In the example above, we've set our router's AS to 100. This will apply to all neighbors as the "default" AS it will advertise. You can override this on a per-neighbor basis by setting local-as within the neighbor configuration to a different value. However, you must not configure the same value within the neighbor as you've already set in your global configuration. This may cause issues when attempting to establish a peering relationship.
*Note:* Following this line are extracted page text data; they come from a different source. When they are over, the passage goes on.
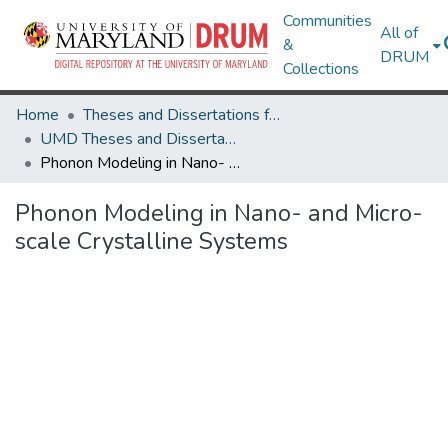
Communities
All of
&
DRUM
Collections
Home
Theses and Dissertations from UMD
UMD Theses and Dissertations
Phonon Modeling in Nano- and Micro- scale Crystalline Systems
Phonon Modeling in Nano- and Micro-
scale Crystalline Systems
  1. Use the exit command several times to return to the routing-protocol level of the configuration hierarchy, and issue the show command. Your configuration should look something like this:
admin@branchoffice1.seattlesite1 (routing-protocol[type=bgp])# show
type bgp
local-as 100
router-id 1.1.1.128

address-family ipv4-unicast
afi-safi ipv4-unicast
exit

neighbor 1.1.1.1
neighbor-address 1.1.1.1
neighbor-as 6000
shutdown false

address-family ipv4-unicast
afi-safi ipv4-unicast
next-hop-self true
exit
exit

Advertising Routes

There are two ways to advertise routes into BGP:

  • Using network statements to identify the prefixes you want to advertise
  • Redistributing routes learned through other IGP or from configuration

Using the network Statement

To advertise routes to BGP, configure the network to be advertised under the address-family of the router. You may also apply a policy to the advertised route using command.

note

You can apply policies to these routes (i.e., policy and filters) individually. Policies are configured within the authority-level routing configuration at config > authority > routing > filter and config > authority > routing > policy. For more information, refer to the section in our documentation on Filters and Policies.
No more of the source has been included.